(Dataset items)
□ □ □ □ □
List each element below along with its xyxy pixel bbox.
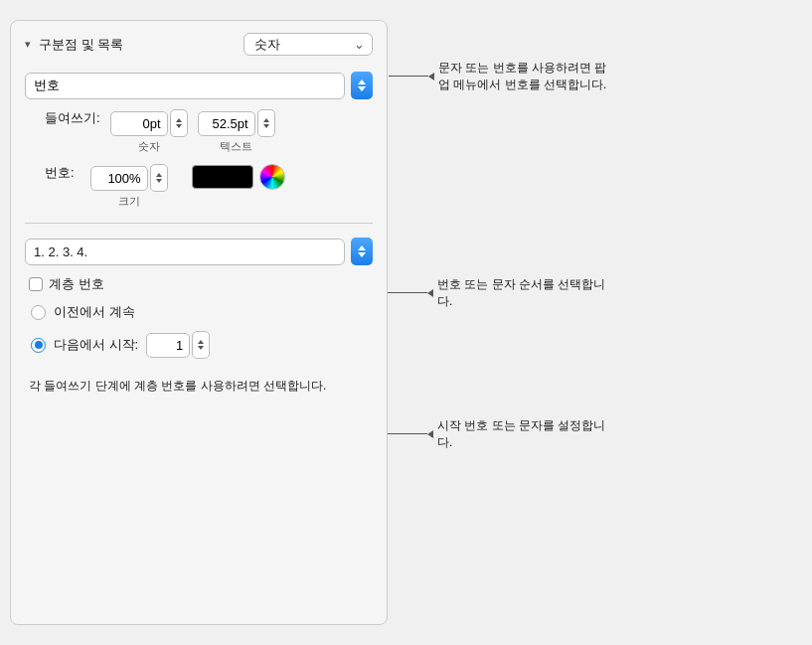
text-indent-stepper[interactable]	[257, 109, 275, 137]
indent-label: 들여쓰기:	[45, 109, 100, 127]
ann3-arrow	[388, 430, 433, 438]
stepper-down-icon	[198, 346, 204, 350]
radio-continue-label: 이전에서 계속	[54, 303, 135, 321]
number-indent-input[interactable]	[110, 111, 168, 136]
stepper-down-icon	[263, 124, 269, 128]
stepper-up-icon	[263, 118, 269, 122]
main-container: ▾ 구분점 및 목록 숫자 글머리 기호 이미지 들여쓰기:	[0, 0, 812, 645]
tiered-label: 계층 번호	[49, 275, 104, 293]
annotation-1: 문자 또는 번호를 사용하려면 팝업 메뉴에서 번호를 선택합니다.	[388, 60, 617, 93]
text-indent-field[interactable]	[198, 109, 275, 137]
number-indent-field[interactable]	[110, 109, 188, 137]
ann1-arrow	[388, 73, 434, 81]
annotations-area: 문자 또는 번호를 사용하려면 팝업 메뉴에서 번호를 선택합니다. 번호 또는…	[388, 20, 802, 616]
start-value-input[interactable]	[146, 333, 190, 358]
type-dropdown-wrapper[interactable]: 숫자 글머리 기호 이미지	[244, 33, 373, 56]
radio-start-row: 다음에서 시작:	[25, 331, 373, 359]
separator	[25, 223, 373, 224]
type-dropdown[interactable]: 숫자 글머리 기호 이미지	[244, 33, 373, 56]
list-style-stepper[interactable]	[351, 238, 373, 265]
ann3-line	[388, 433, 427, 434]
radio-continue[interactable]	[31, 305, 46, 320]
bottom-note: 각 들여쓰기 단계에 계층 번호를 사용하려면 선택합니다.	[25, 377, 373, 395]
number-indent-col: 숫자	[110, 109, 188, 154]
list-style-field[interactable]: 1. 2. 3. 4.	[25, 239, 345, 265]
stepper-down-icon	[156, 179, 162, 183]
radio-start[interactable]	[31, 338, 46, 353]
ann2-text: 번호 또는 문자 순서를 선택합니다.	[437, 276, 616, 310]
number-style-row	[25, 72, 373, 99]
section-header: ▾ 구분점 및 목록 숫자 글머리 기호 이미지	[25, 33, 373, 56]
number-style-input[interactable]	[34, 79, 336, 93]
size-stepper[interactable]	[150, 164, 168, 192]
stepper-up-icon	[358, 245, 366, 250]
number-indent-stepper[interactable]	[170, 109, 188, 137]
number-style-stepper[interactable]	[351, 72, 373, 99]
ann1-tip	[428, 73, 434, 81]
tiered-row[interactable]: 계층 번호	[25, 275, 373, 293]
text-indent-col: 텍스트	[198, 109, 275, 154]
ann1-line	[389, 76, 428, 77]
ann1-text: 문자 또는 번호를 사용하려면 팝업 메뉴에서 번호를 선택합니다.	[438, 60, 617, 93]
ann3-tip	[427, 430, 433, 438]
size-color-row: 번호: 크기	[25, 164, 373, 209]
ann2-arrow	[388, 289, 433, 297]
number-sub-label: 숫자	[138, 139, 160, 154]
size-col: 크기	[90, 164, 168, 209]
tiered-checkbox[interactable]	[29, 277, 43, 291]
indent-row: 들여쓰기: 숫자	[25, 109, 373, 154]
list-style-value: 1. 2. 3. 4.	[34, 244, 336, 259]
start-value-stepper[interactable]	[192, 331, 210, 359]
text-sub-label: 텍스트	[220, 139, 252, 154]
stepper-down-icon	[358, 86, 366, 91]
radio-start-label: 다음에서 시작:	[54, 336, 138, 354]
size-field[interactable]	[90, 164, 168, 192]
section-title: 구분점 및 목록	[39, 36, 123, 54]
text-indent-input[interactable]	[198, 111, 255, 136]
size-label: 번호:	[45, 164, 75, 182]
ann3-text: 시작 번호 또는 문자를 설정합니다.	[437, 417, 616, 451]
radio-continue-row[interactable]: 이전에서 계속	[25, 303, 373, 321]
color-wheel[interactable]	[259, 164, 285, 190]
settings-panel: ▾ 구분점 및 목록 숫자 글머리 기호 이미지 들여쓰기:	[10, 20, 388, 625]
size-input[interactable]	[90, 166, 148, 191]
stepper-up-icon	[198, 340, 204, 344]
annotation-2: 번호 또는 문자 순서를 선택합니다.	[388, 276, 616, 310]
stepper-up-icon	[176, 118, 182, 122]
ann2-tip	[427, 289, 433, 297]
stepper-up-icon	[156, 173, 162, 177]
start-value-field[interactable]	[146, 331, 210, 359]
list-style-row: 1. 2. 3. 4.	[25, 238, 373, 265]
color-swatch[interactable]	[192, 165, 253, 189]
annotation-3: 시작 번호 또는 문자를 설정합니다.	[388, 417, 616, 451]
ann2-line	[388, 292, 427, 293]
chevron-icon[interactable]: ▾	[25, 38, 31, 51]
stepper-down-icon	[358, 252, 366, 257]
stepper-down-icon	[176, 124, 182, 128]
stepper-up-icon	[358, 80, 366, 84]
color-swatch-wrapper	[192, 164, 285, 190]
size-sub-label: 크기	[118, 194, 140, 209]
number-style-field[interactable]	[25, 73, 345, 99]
□ □ □ □ □
— What needs to be done —
Would you show every line in the data above that contains the string "사용하려면"?

— Task response —
annotation-1: 문자 또는 번호를 사용하려면 팝업 메뉴에서 번호를 선택합니다.	[388, 60, 617, 93]
annotations-area: 문자 또는 번호를 사용하려면 팝업 메뉴에서 번호를 선택합니다. 번호 또는…	[388, 20, 802, 616]
bottom-note: 각 들여쓰기 단계에 계층 번호를 사용하려면 선택합니다.	[25, 377, 373, 395]
ann1-text: 문자 또는 번호를 사용하려면 팝업 메뉴에서 번호를 선택합니다.	[438, 60, 617, 93]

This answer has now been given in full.